If the budget is tight, the system automatically reduces depth — loading specs at summary instead of full, or dropping transitively-referenced decisions that are not directly linked from the task.

Terminal window
# Assemble context within a 4000-token budget
contextia context TASK-042 --budget 4000
# The system may reduce depth to fit:
# identity: full (120 tokens)
# task: full (200 tokens)
# SPEC-BILLING-001: summary (400 tokens)
# SPEC-CURRENCY-001: summary (350 tokens)
# NORM-ERROR-001: summary (180 tokens)
# NORM-ASYNC-001: summary (150 tokens)
# DEC-BILLING-001: meta (80 tokens)
# Code paths: list (60 tokens)
# Total: ~1540 tokens (within budget, with room for agent reasoning)

One of the most important properties of deterministic assembly is that it is auditable. When something goes wrong — the agent produces incorrect code, misses a constraint, or contradicts a decision — you can trace exactly what happened.

The context bundle is a deterministic function of the task ID and the .contextia/ directory. You can reproduce it:

Terminal window
contextia context TASK-042 --format json

This outputs the exact list of artifacts, their depth levels, and the link chain that included each one. There is no hidden state, no cached embeddings, no similarity scores to inspect.

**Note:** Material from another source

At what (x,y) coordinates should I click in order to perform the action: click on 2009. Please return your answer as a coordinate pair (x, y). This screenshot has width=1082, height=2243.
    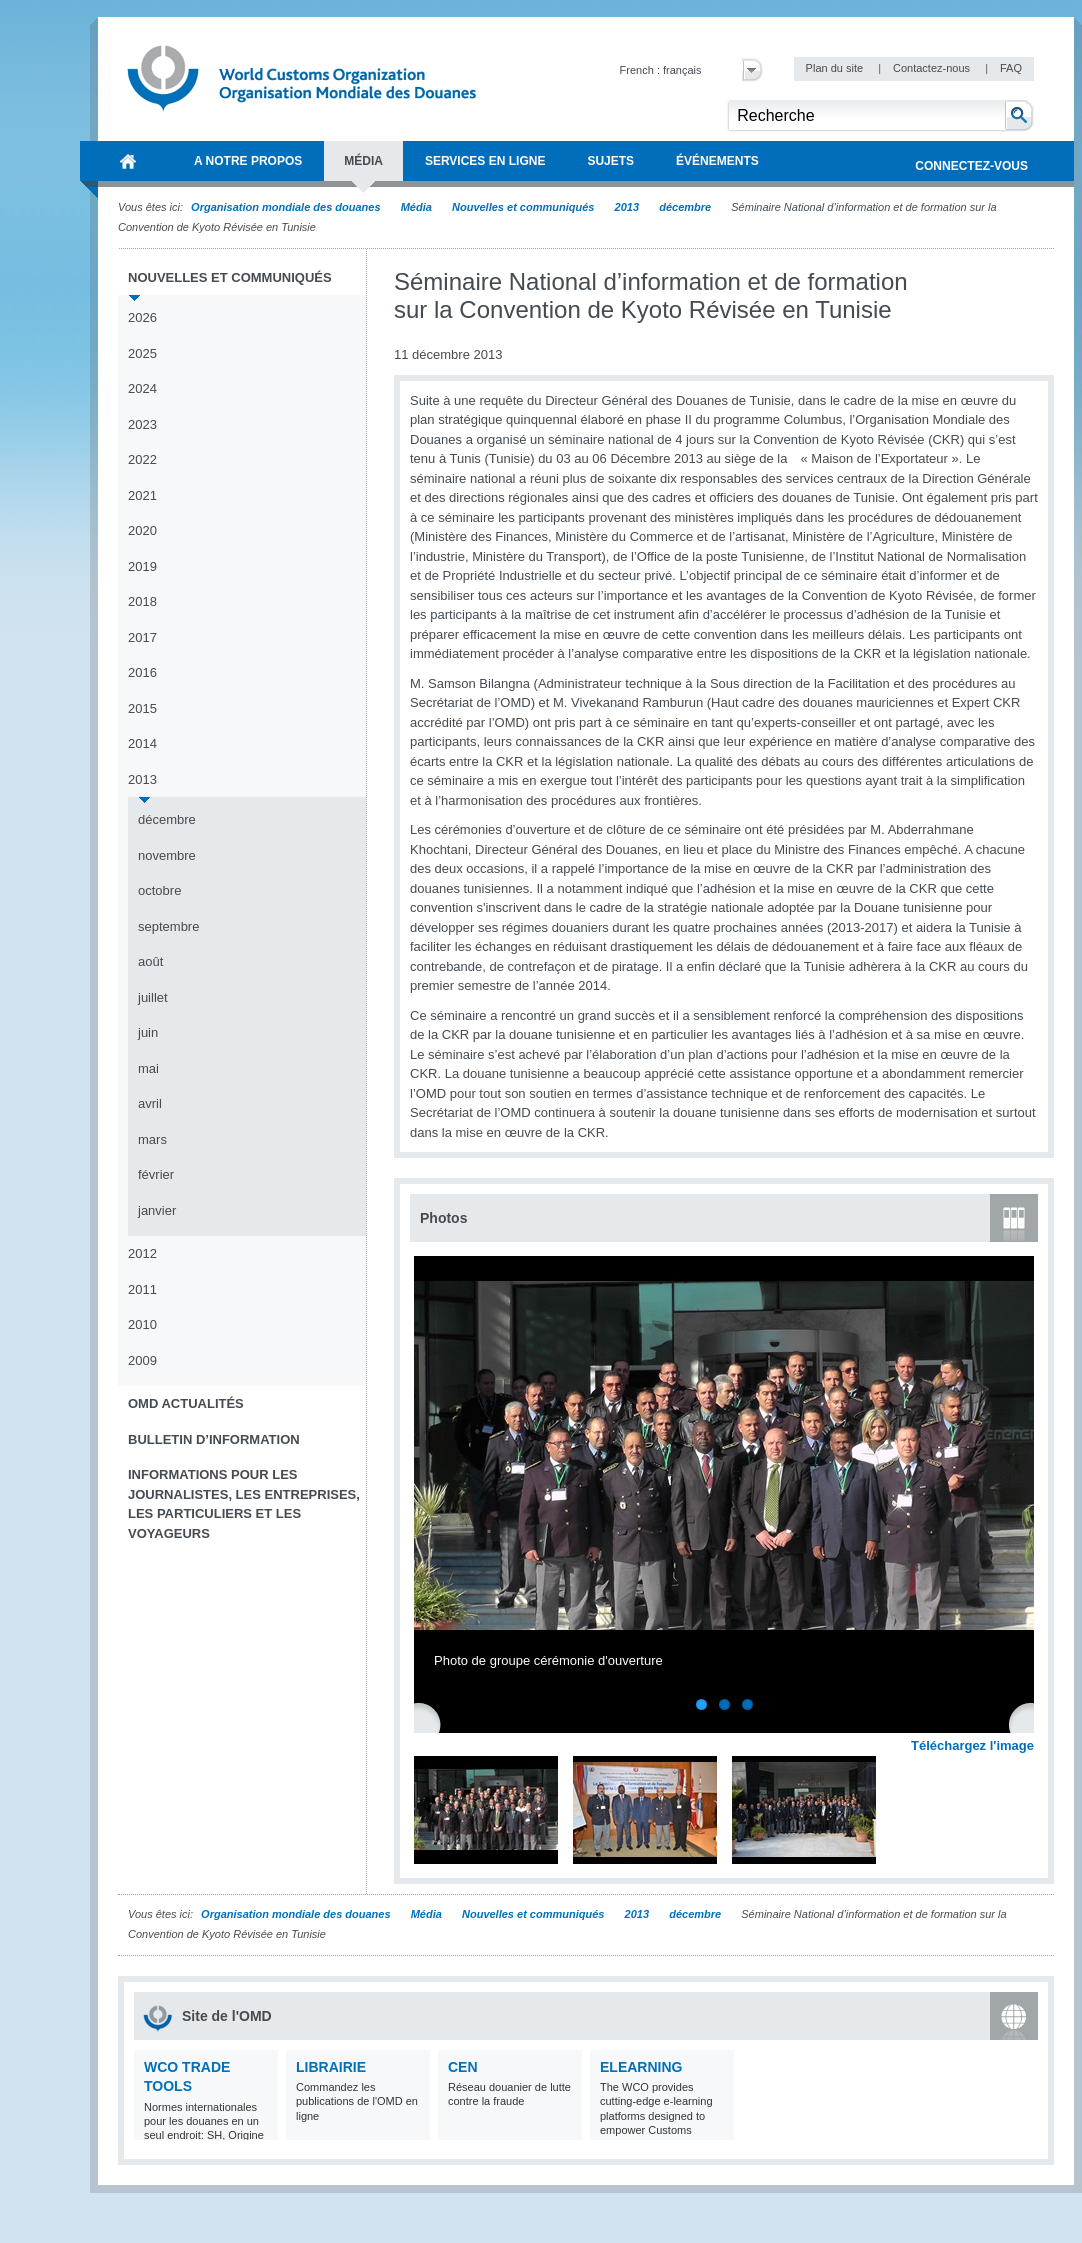     Looking at the image, I should click on (142, 1360).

If a relevant norm was not included in context, the reason is always one of these:

  1. The task did not link to a spec that references the norm
  2. The spec exists but does not list the norm in its links.norms
  3. The token budget caused it to be dropped

All three are visible and fixable. Add the missing link, increase the budget, or restructure the links. With RAG, the answer to “why was this document missing?” is usually “the embedding similarity score was below the threshold,” which is not actionable.

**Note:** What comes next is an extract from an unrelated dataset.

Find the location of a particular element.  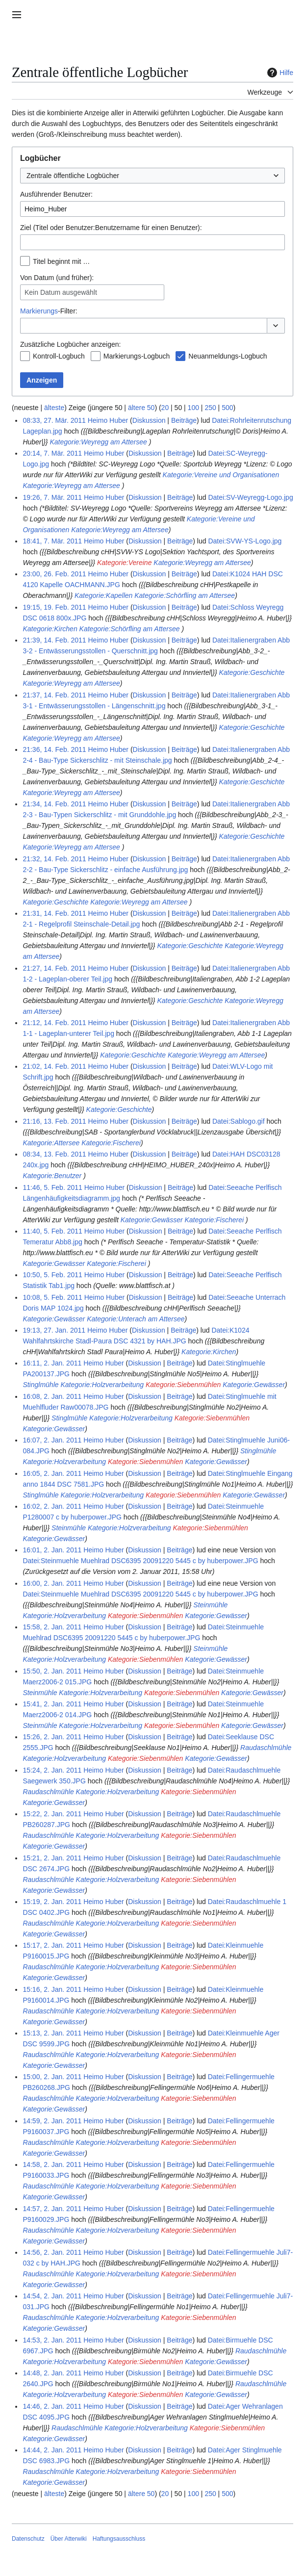 Kategorie:Benutzer is located at coordinates (52, 1176).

Contextia provides contextia check to validate link integrity:

Terminal window
$ contextia check
WARN SPEC-BILLING-001 links to DEC-BILLING-004, which does not exist
WARN src/billing/invoice/generator.py has @spec SPEC-BILLING-002,
but SPEC-BILLING-002 does not list this path
OK 14 specs, 8 decisions, 5 norms 2 warnings, 0 errors

Broken links are caught before they affect context assembly. This is preventive maintenance that RAG systems cannot offer — you cannot validate that an embedding will retrieve the right document.

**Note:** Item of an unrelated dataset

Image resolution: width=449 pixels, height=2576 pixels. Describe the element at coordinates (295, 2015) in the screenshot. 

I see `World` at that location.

When context is assembled, it is formatted for its audience. The MCP server returns context optimized for LLM consumption:

=== IDENTITY ===
project: acme-billing | python, typescript | fastapi, react
=== TASK: TASK-042 ===
title: Add multi-currency support to invoice generation
status: in_progress
specs: SPEC-BILLING-001, SPEC-CURRENCY-001
=== SPEC: SPEC-BILLING-001 ===
title: Invoice Generation
status: current
paths: src/billing/invoice/**, src/billing/templates/invoice*
The invoice generation subsystem creates PDF invoices from
subscription and usage data at the end of each billing cycle.
[...]
=== NORM: NORM-ERROR-001 ===
title: Error Handling Conventions
[...]

This format is designed for token efficiency: minimal markup, clear section boundaries, essential information front-loaded. It is not Markdown (which wastes tokens on formatting characters) and not JSON (which wastes tokens on structural syntax). It is a compact, readable format that gives the agent maximum information per token.

Deterministic context assembly works best when:

  • The project has well-defined specifications and decisions
  • The relationships between artifacts are known and stable
  • Completeness and reproducibility matter more than discovery
  • The agent needs to follow project conventions precisely

It is less suitable when:

  • The project has no structured documentation (Contextia needs artifacts to link)
  • The task is exploratory and the relevant documents are not known in advance
  • The codebase is so small that the entire project fits in context

For most production codebases with established architecture and conventions, deterministic assembly provides more reliable results than search-based approaches. The upfront cost of writing structured artifacts pays for itself in the consistency and auditability of agent output.